ASSIGNED TASK: From the first line to the last, write out the records exactly, leaving the pictures behind.

EXTRACTED DATA:

---

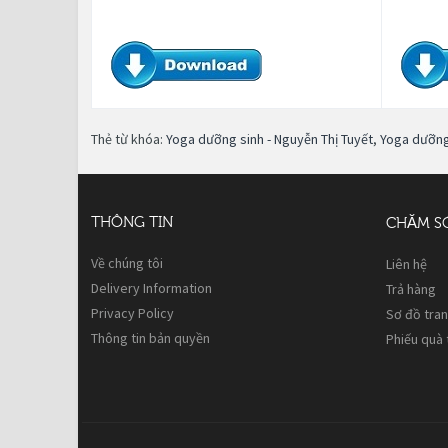
Thẻ từ khóa:
Yoga dưỡng sinh - Nguyễn Thị Tuyết
,
Yoga dưỡng
THÔNG TIN
CHĂM S
Về chúng tôi
Liên hệ
Delivery Information
Trả hàng
Privacy Policy
Sơ đồ tra
Thông tin bản quyền
Phiếu quà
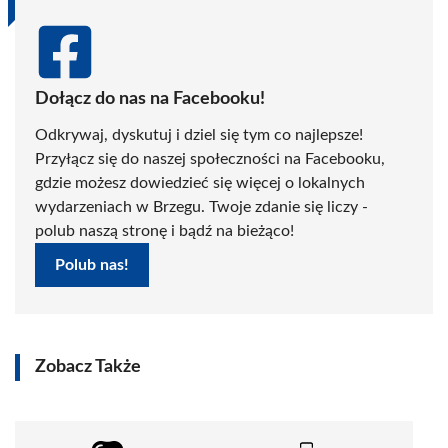
Dołącz do nas na Facebooku!
Odkrywaj, dyskutuj i dziel się tym co najlepsze!
Przyłącz się do naszej społeczności na Facebooku,
gdzie możesz dowiedzieć się więcej o lokalnych
wydarzeniach w Brzegu. Twoje zdanie się liczy -
polub naszą stronę i bądź na bieżąco!
Polub nas!
Zobacz Także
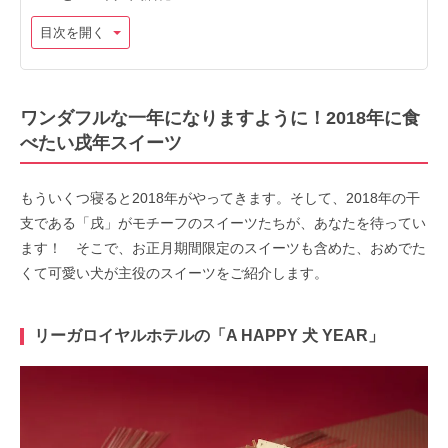
目次を開く
ワンダフルな一年になりますように！2018年に食
べたい戌年スイーツ
もういくつ寝ると2018年がやってきます。そして、2018年の干
支である「戌」がモチーフのスイーツたちが、あなたを待ってい
ます！ そこで、お正月期間限定のスイーツも含めた、おめでた
くて可愛い犬が主役のスイーツをご紹介します。
リーガロイヤルホテルの「A HAPPY 犬 YEAR」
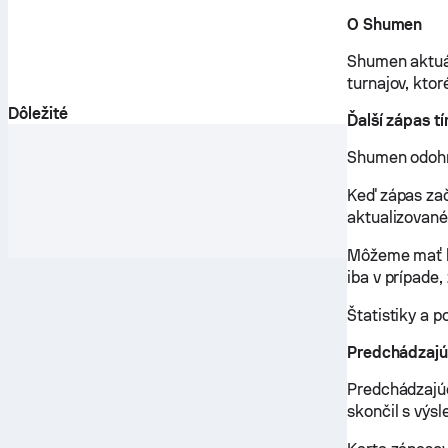
O Shumen
Shumen aktuál
turnajov, kto
Dôležité
Ďalší zápas 
Shumen odohrá
Keď zápas za
aktualizované
Môžeme mať k 
iba v prípade,
Štatistiky a p
Predchádzajú
Predchádzajúc
skončil s výs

---

ANSWER FOR THE TASK:
Thẻ từ khóa:
Yoga dưỡng sinh - Nguyễn Thị Tuyết
,
Yoga dưỡng
THÔNG TIN
CHĂM S
Về chúng tôi
Liên hệ
Delivery Information
Trả hàng
Privacy Policy
Sơ đồ tra
Thông tin bản quyền
Phiếu quà
Dołącz do nas na Facebooku!
Odkrywaj, dyskutuj i dziel się tym co najlepsze!
Przyłącz się do naszej społeczności na Facebooku,
gdzie możesz dowiedzieć się więcej o lokalnych
wydarzeniach w Brzegu. Twoje zdanie się liczy -
polub naszą stronę i bądź na bieżąco!
Polub nas!
Zobacz Także
目次を開く
ワンダフルな一年になりますように！2018年に食
べたい戌年スイーツ
もういくつ寝ると2018年がやってきます。そして、2018年の干
支である「戌」がモチーフのスイーツたちが、あなたを待ってい
ます！ そこで、お正月期間限定のスイーツも含めた、おめでた
くて可愛い犬が主役のスイーツをご紹介します。
リーガロイヤルホテルの「A HAPPY 犬 YEAR」
O Shumen
Shumen aktuál
turnajov, kto
Dôležité
Ďalší zápas 
Shumen odohrá
Keď zápas za
aktualizované
Môžeme mať k 
iba v prípade,
Štatistiky a p
Predchádzajú
Predchádzajúc
skončil s výs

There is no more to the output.